Er zijn van die avonturen waarvan je de consequenties nog niet helemaal kunt overzien als je eraan begint. Dit is er zo eentje. Waar we vorig jaar nog convoi exceptionnel waren, voelen we ons nu Brinks Waardetransport. Het doel is dit jaar de Tatra. Bergen, oostelijker dan Berlijn, Slavische talen, wel een stuk rijden maar niet te ver weg. Er is namelijk dit keer een onvoorspelbare factor mee: ons Krotik.

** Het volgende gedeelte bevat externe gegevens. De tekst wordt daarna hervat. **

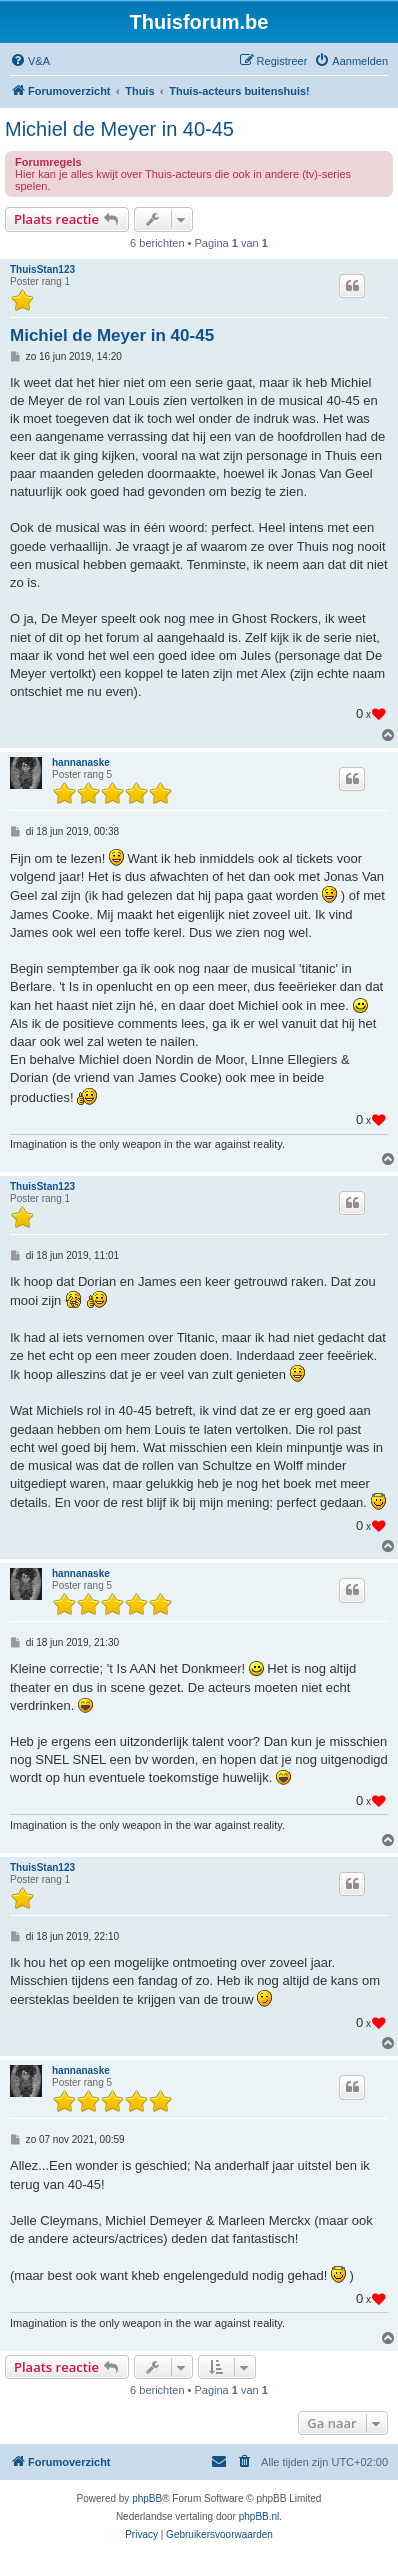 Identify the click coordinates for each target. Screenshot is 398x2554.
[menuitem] (30, 61)
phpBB (147, 2498)
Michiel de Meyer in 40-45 (119, 129)
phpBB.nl (259, 2516)
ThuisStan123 (42, 269)
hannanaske (81, 762)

Katwijk doet-ie goed, op sleeptouw met pappa mee het halve land door is ook geen probleem. 1200 kilometer rijden? Geen idee. De auto is tactisch ingepakt. Het eten is binnen handbereik, speelgoed dripfeeden we zodat de verveling niet al te hard kan toeslaan, het manneke is uitgeslapen en opgewekt, de tijdsplanning is zo, dat hij als het goed is een flink deel van de reis lekker tukt. Met goede moed en lichte huiver gaan we beginnen.

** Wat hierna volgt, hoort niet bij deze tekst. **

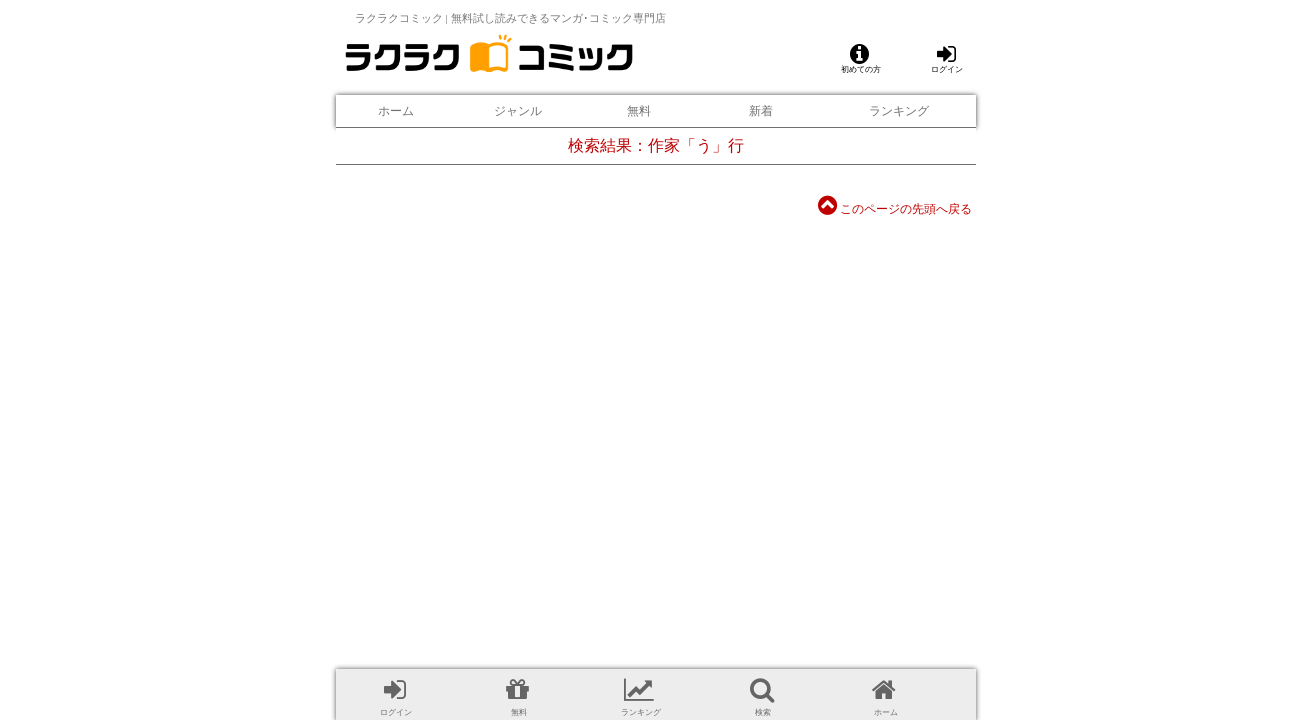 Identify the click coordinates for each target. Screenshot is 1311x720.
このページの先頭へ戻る (895, 209) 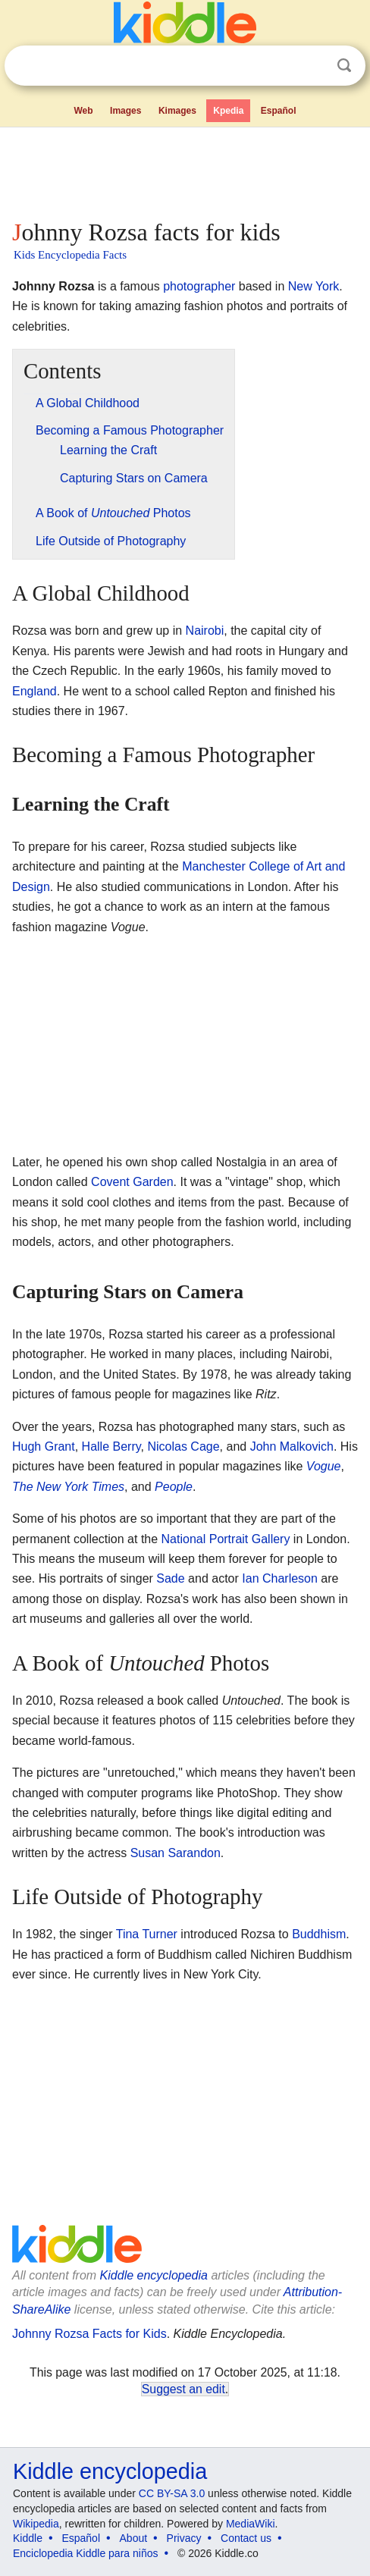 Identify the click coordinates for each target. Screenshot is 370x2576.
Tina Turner (146, 1934)
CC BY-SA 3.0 (172, 2493)
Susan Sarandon (175, 1852)
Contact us (246, 2538)
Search (344, 66)
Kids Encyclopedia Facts (70, 255)
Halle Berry (111, 1446)
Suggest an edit (183, 2389)
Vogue (323, 1466)
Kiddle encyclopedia (154, 2275)
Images (125, 110)
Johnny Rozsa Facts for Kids (89, 2333)
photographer (199, 286)
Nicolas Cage (183, 1446)
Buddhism (319, 1934)
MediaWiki (250, 2524)
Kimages (177, 110)
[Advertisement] (185, 170)
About (134, 2538)
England (34, 691)
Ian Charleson (280, 1578)
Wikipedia (36, 2524)
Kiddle (27, 2538)
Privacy (184, 2538)
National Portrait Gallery (225, 1539)
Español (278, 110)
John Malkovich (292, 1446)
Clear (313, 66)
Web (83, 110)
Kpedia (228, 110)
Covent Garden (132, 1181)
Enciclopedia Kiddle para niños (85, 2553)
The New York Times (68, 1486)
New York (314, 286)
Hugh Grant (43, 1446)
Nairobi (205, 630)
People (174, 1486)
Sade (170, 1578) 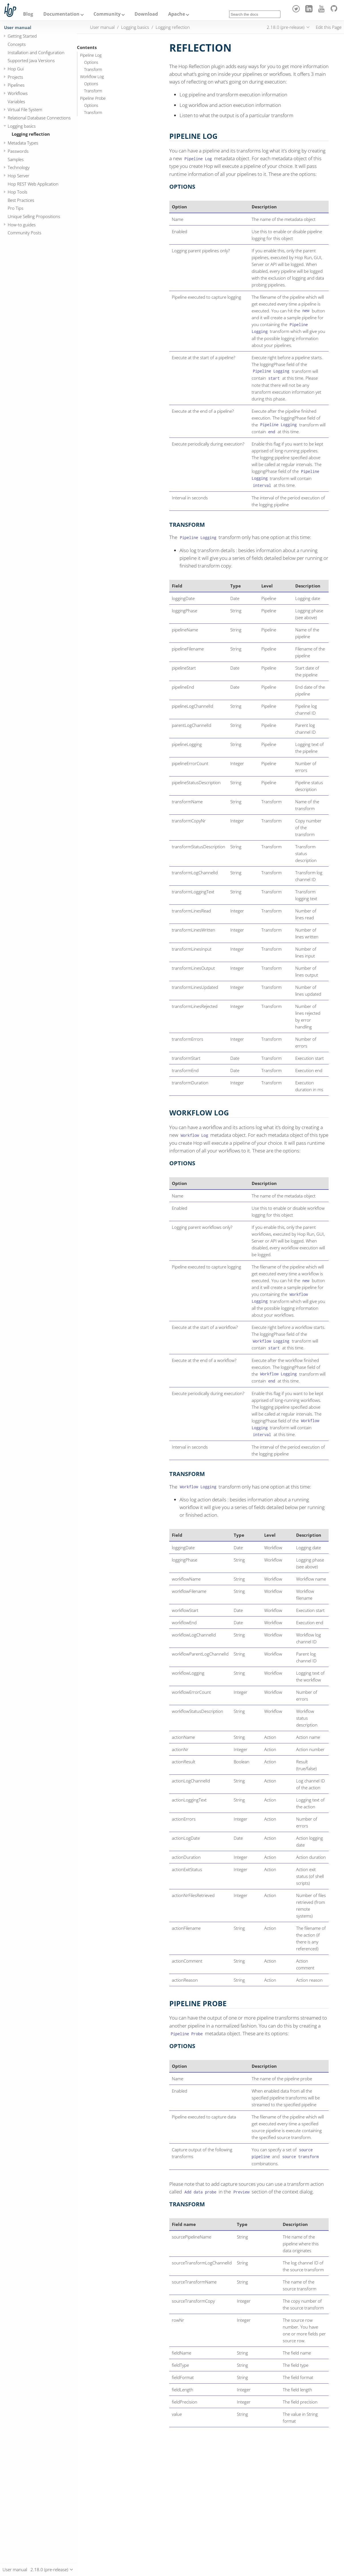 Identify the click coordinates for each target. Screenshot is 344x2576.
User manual (17, 27)
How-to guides (22, 224)
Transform (93, 69)
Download (146, 14)
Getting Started (22, 36)
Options (91, 62)
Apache (176, 14)
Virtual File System (25, 109)
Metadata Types (23, 143)
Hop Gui (16, 69)
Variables (16, 101)
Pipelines (16, 85)
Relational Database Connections (39, 118)
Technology (19, 167)
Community (107, 14)
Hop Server (18, 175)
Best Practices (21, 200)
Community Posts (24, 232)
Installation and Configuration (36, 52)
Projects (15, 77)
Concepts (17, 44)
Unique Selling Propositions (34, 216)
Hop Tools (17, 192)
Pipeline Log (90, 55)
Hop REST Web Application (33, 184)
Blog (28, 14)
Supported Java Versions (31, 60)
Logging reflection (31, 134)
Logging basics (22, 126)
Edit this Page (328, 27)
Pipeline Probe (93, 98)
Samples (16, 159)
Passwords (18, 151)
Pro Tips (15, 208)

Dat beginnen had wel wat voeten in de aarde. Niet omdat er meer spullen meegaan en op vakantie gaan met z’n drieën gelijk staat aan de Grote Volksverhuizing die het einde van Rome inluidde, maar omdat we inmiddels gezelschap hebben van gevogelte en we zeer onvrijwillig opvang bieden aan ongewenste goudvissen die gekruisd lijken te zijn met hamerhaaien (hier hoeven we geen lintje voor). Gelukkig hebben we hele lieve buren en inmiddels een kippencam – geen grap.

Thuis laten we met een gerust hart achter. Op de achterbank wordt het alfabet geoefend.